The Latin letter ‘E’ differs little from its source, the Greek letter epsilon, ‘Ε’. This in turn comes from the Semitic letter hê, which has been suggested to have started as a praying or calling human figure (hillul ‘jubilation’), and was most likely based on a similar Egyptian hieroglyph that indicated a different pronunciation. In Semitic, the letter represented /h/ (and /e/ in foreign words); in Greek, hê became the letter epsilon, used to represent /e/. The various forms of the Old Italic script and the Latin alphabet followed this usage.

"Say cheese!" on Wikipedia

Random information on the term “SMILE”:

Smile is a computer data interchange format based on JSON. It can also be considered a binary serialization of the generic JSON data model, which means tools that operate on JSON may be used with Smile as well, as long as a proper encoder/decoder exists for the tool.The name comes from the first 2 bytes of the 4 byte header, which consist of Smiley “:)” followed by a linefeed: a choice made to make it easier to recognize Smile-encoded data files using textual command-line tools.

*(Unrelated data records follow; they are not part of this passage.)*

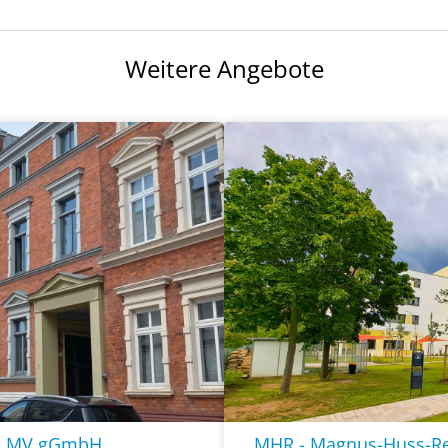
Weitere Angebote
fe MV gGmbH
MHR - Magnus-Huss-Re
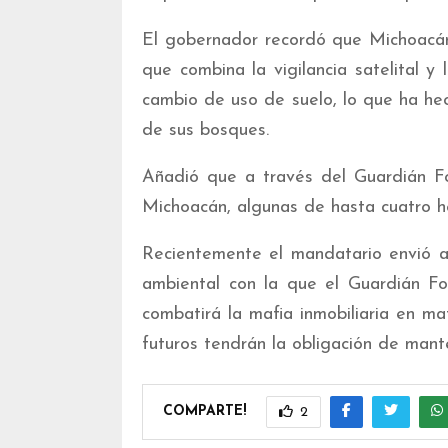
El gobernador recordó que Michoacán
que combina la vigilancia satelital y l
cambio de uso de suelo, lo que ha he
de sus bosques.
Añadió que a través del Guardián Fo
Michoacán, algunas de hasta cuatro h
Recientemente el mandatario envió al
ambiental con la que el Guardián For
combatirá la mafia inmobiliaria en ma
futuros tendrán la obligación de mant
COMPARTE!
2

Compared to JSON, Smile is both more compact and more efficient to process (both to read and write).Part of this is due to more efficient binary encoding (similar to BSON, CBOR and UBJSON), but an additional feature is optional use of back references for property names and values.Back referencing allows replacing of property names and/or short (64 bytes or less) String values with 1- or 2-byte reference ids.